[Stored items]

========================================================================

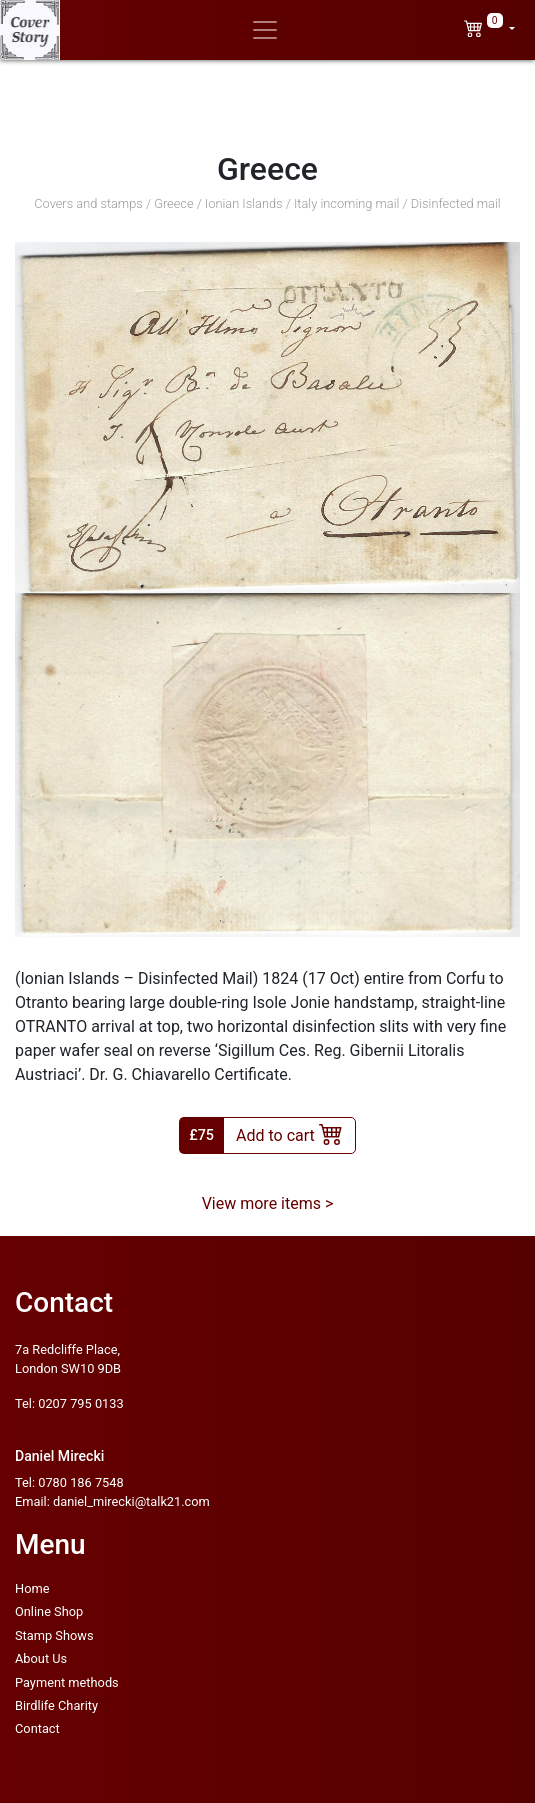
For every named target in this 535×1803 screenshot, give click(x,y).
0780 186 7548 (80, 1482)
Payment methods (67, 1682)
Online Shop (49, 1611)
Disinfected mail (456, 203)
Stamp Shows (54, 1635)
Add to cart (289, 1133)
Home (32, 1588)
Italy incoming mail (347, 203)
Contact (37, 1728)
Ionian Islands (244, 203)
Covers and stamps (88, 203)
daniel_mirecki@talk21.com (131, 1501)
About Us (41, 1658)
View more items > (268, 1203)
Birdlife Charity (56, 1705)
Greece (173, 203)
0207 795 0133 (80, 1403)
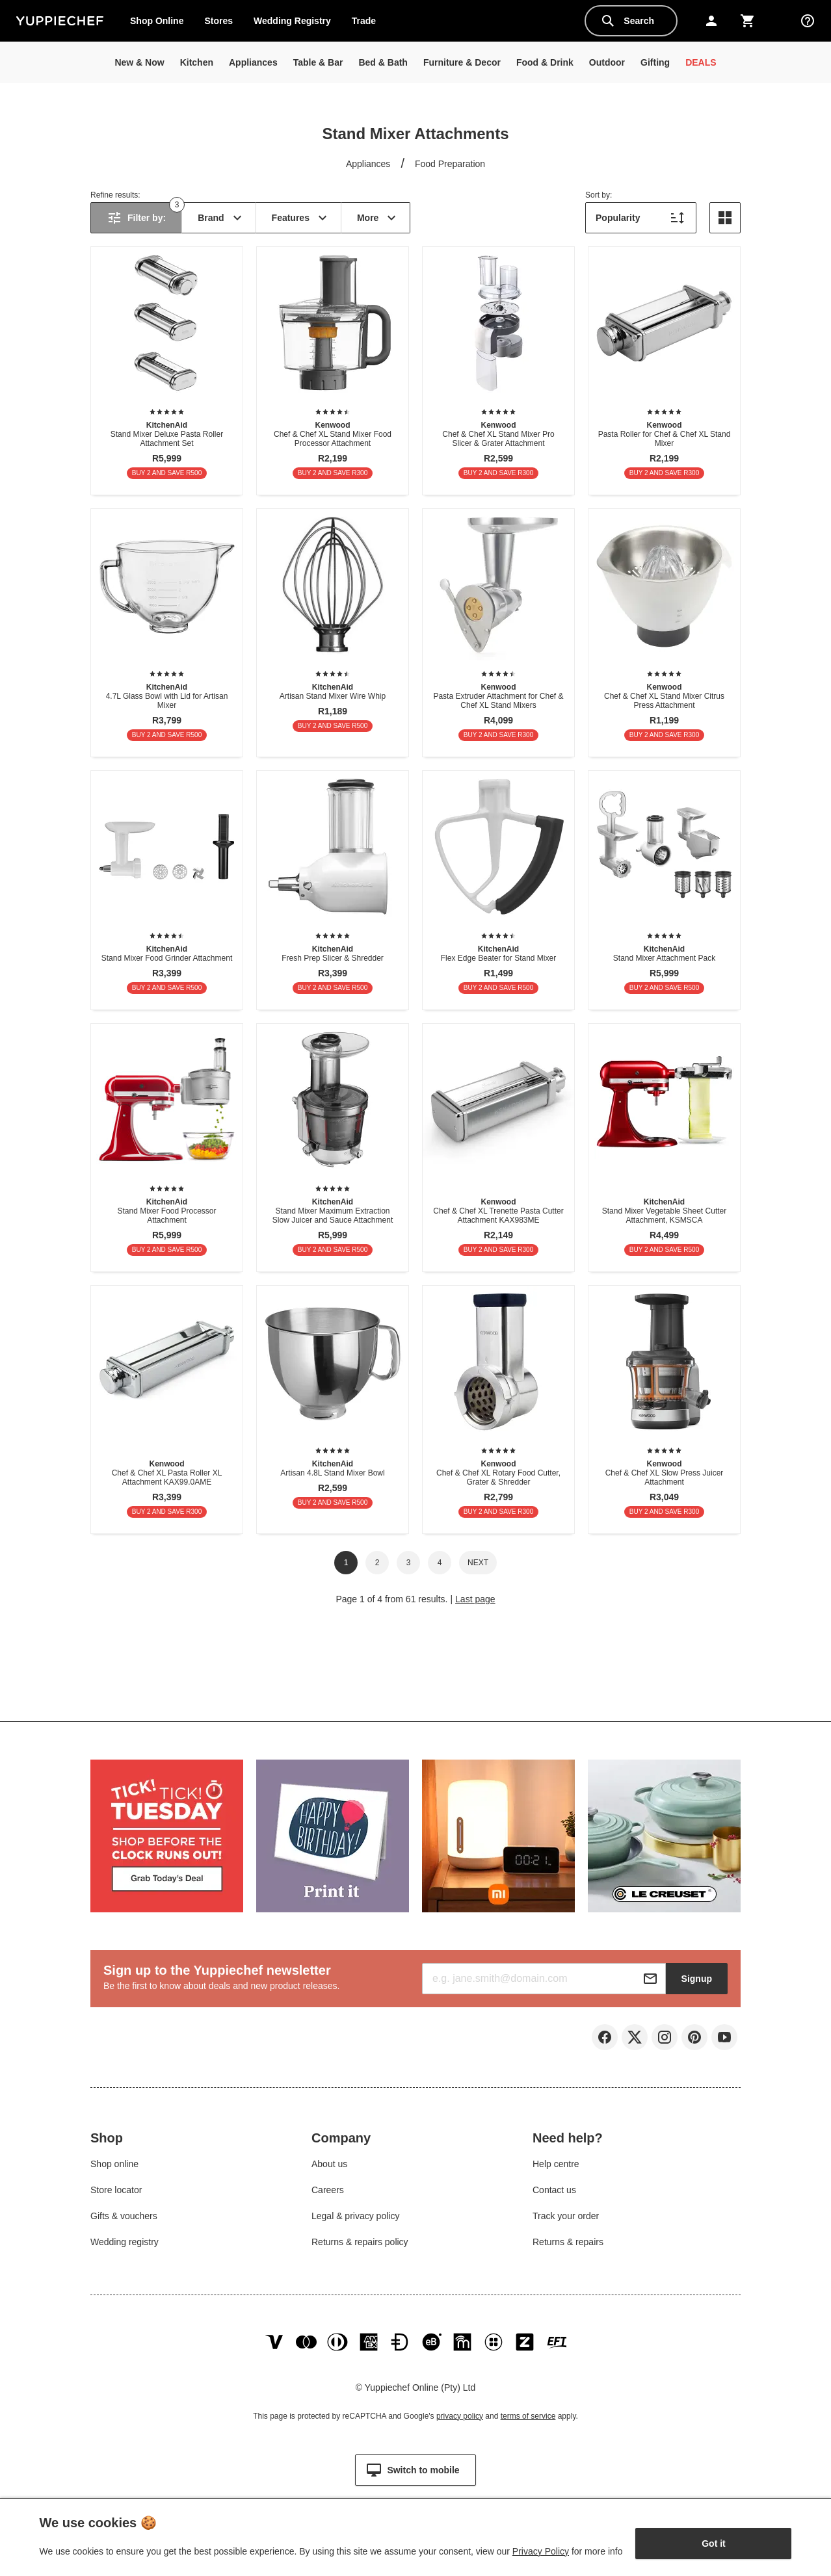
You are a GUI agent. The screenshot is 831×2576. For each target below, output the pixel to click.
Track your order (566, 2218)
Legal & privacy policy (355, 2218)
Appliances (368, 164)
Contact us (554, 2192)
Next (478, 1562)
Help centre (556, 2166)
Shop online (114, 2166)
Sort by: (598, 195)
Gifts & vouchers (123, 2218)
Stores (218, 21)
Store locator (116, 2192)
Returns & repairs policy (359, 2244)
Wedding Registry (292, 21)
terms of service (528, 2423)
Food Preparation (450, 164)
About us (329, 2166)
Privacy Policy (540, 2551)
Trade (368, 23)
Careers (327, 2192)
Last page (475, 1599)
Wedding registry (124, 2244)
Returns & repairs (568, 2244)
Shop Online (156, 21)
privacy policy (459, 2423)
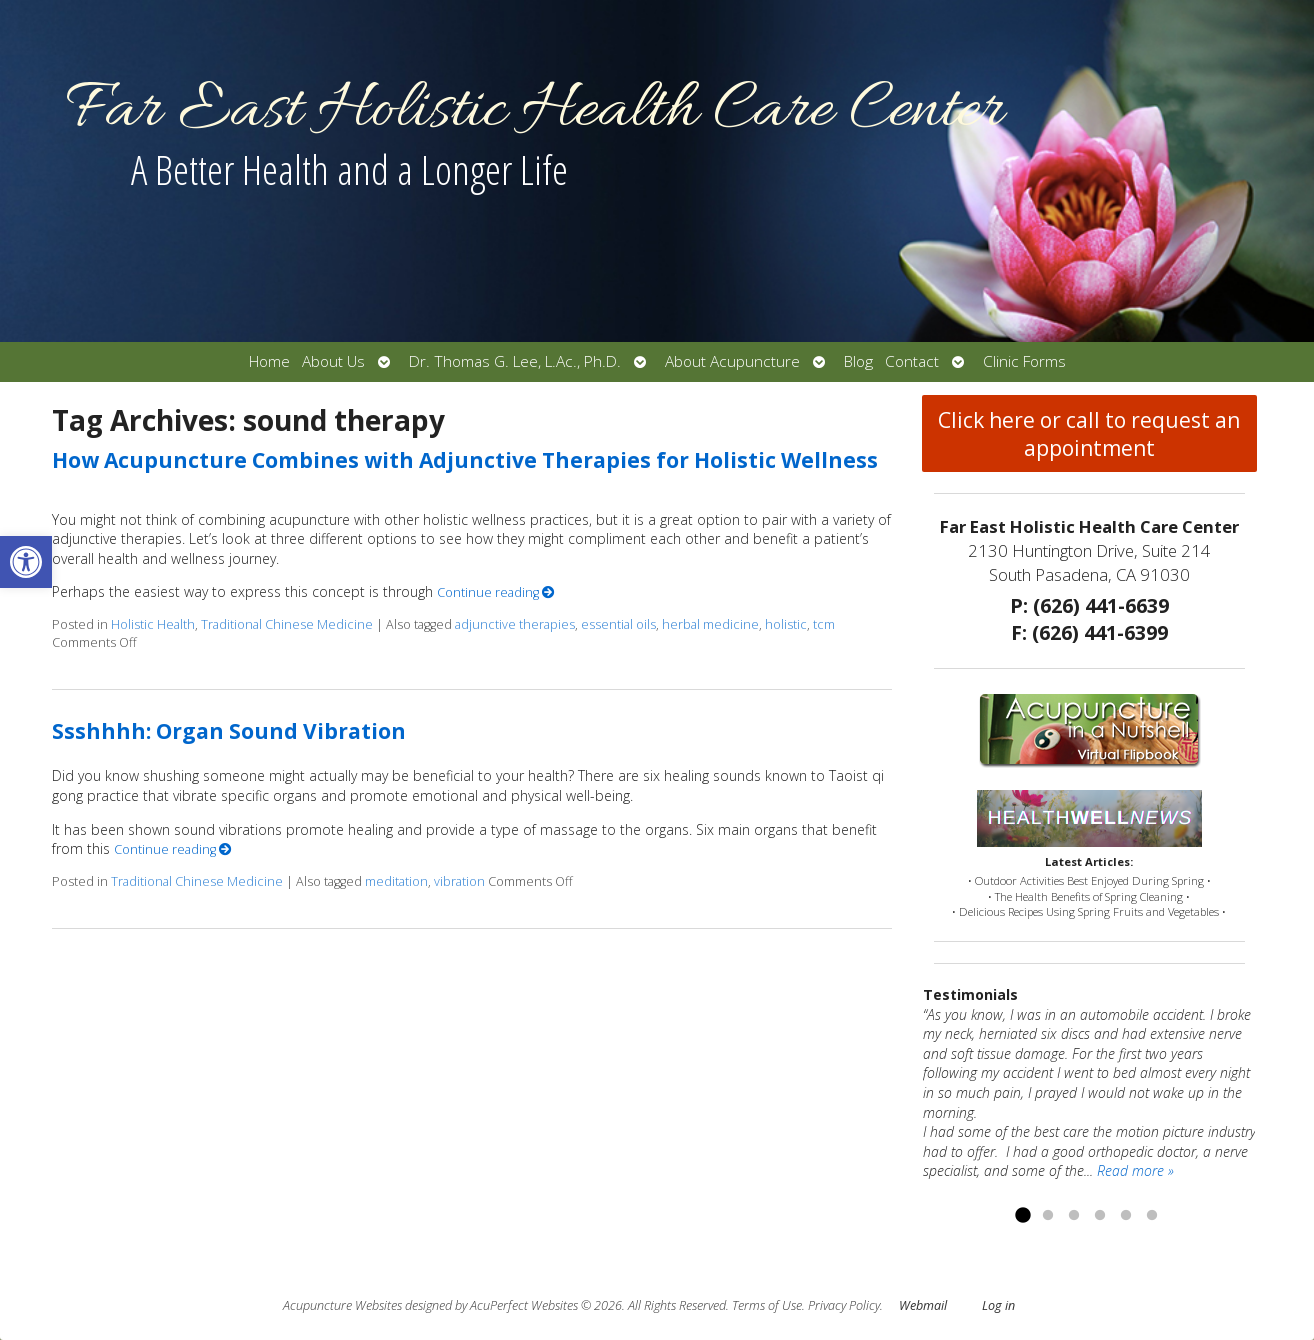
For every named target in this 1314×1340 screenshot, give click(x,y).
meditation (396, 881)
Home (269, 361)
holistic (786, 624)
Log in (998, 1305)
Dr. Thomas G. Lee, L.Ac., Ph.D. (515, 361)
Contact (912, 361)
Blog (858, 361)
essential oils (618, 624)
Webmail (923, 1305)
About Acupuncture (732, 361)
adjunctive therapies (515, 624)
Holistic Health (153, 624)
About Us (333, 361)
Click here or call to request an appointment (1089, 434)
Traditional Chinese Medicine (287, 624)
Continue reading (496, 592)
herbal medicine (710, 624)
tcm (824, 624)
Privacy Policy (844, 1305)
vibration (459, 881)
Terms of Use (767, 1305)
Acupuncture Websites (342, 1305)
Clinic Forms (1024, 361)
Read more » (1135, 1170)
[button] (26, 562)
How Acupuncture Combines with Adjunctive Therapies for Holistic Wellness (465, 460)
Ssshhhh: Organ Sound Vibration (229, 731)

========================================================================

- **What needs to be done**:
Of the lines above, copy only those from the one holding "Stores (218, 21)" to the one holding "For every named target in this 1314×1340", both included, and exclude every image.

- **Result for this task**:
Stores (218, 21)
Store locator (116, 2192)
Returns & repairs policy (359, 2244)
Wedding Registry (292, 21)
terms of service (528, 2423)
Food Preparation (450, 164)
About us (329, 2166)
Privacy Policy (540, 2551)
Trade (368, 23)
Careers (327, 2192)
Last page (475, 1599)
Wedding registry (124, 2244)
Returns & repairs (568, 2244)
Shop Online (156, 21)
privacy policy (459, 2423)
For every named target in this 1314×1340 screenshot, give click(x,y).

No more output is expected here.